WORK TO BE COMPLETED => What lines in the data hold the string "zbog"? Show them.

DATA TO EXAMINE =>
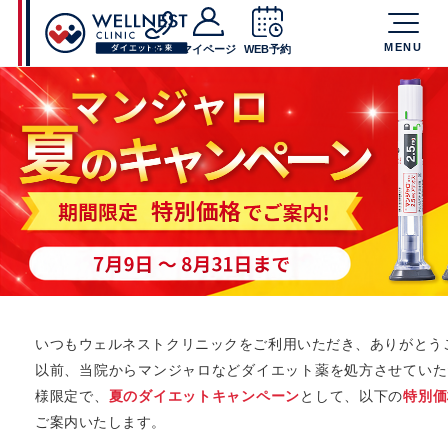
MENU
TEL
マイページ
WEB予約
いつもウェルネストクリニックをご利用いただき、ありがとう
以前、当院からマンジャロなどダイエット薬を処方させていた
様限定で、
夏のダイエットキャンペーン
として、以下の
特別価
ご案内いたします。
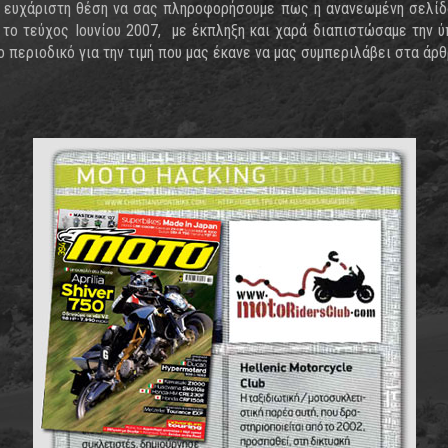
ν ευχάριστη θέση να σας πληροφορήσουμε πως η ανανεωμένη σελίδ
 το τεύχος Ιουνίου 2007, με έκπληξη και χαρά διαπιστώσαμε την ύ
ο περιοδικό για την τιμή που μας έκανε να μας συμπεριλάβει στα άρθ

---

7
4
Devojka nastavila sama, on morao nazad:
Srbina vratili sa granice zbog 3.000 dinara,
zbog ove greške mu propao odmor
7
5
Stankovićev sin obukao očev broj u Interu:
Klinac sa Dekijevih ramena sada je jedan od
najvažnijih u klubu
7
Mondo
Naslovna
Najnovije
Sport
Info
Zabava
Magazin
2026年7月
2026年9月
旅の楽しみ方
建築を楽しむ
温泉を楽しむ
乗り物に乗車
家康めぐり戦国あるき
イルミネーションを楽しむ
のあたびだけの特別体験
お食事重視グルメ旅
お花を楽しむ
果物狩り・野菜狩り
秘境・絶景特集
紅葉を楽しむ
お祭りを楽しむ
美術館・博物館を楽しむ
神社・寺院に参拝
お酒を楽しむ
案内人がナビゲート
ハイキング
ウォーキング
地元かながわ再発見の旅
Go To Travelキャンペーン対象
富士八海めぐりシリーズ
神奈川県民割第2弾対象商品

ANSWER FOR THIS EXERCISE =>
Srbina vratili sa granice zbog 3.000 dinara,
zbog ove greške mu propao odmor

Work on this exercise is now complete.